Personal information
- Date of birth: 22 January 1955 (age 71)
- Place of birth: Chlumec nad Cidlinou, Czechoslovakia
- Height: 1.76 m (5 ft 9 in)
- Position: Striker

Youth career
- TJ Čechie Hlušice
- Jiskra Nový Bydžov

Senior career*
- Years: Team / Apps / (Gls)
- 1974–1975: Dukla Žatec
- 1975–1985: Dukla Prague / 321 / (115)
- 1986–1988: Le Havre AC / 61 / (11)

International career
- 1977–1986: Czechoslovakia / 55 / (13)

= Ladislav Vízek =

Czech footballer

Ladislav Vízek (born 22 January 1955 in Chlumec nad Cidlinou) is a Czech football player. He played 55 matches for Czechoslovakia and scored 13 goals.

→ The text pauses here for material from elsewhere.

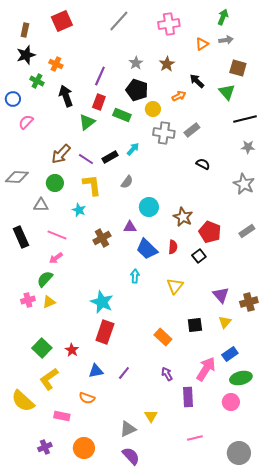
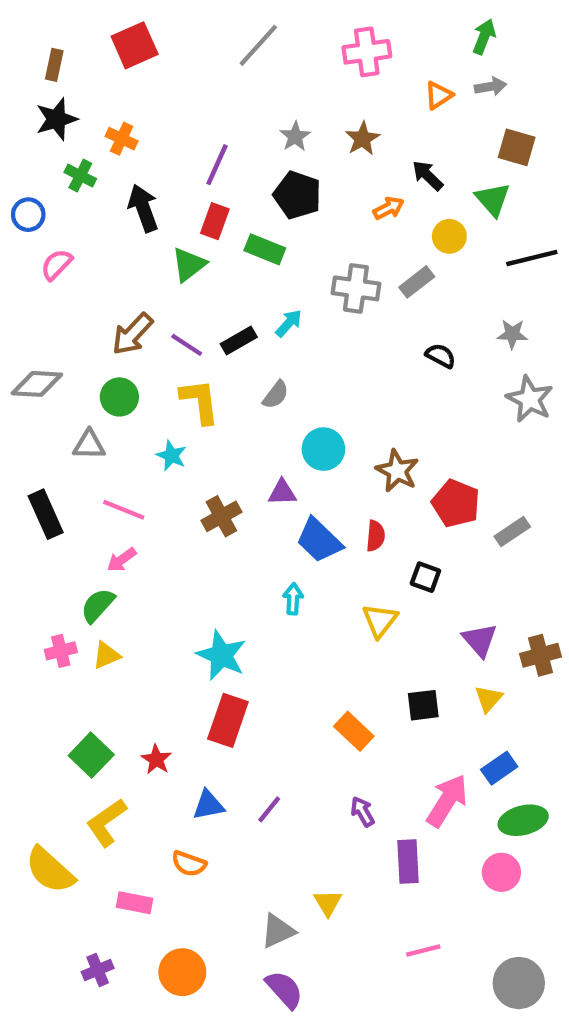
yellow circle: (153, 109) -> (449, 236), moved
gray star: (248, 147) -> (512, 334), moved
gray rectangle: (247, 231) -> (512, 532), moved
black square: (199, 256) -> (425, 577), moved, turned -32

He played in the 1982 FIFA World Cup, and was sent off in Czechoslovakia's final game, a 1–1 draw with France in Valladolid.

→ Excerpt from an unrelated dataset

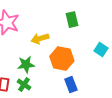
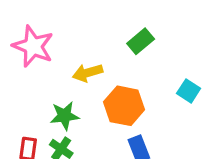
green rectangle: (72, 20) -> (141, 41), turned 63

He was a member of the gold Czechoslovakia team at the 1980 Olympic Games and the third-placed team at 1980 UEFA European Championship.

At club level, he played for Dukla Prague for many years.

== Trivia ==
Vízek's daughter Pavlína married another Czech football player, Vladimír Šmicer, in 1996.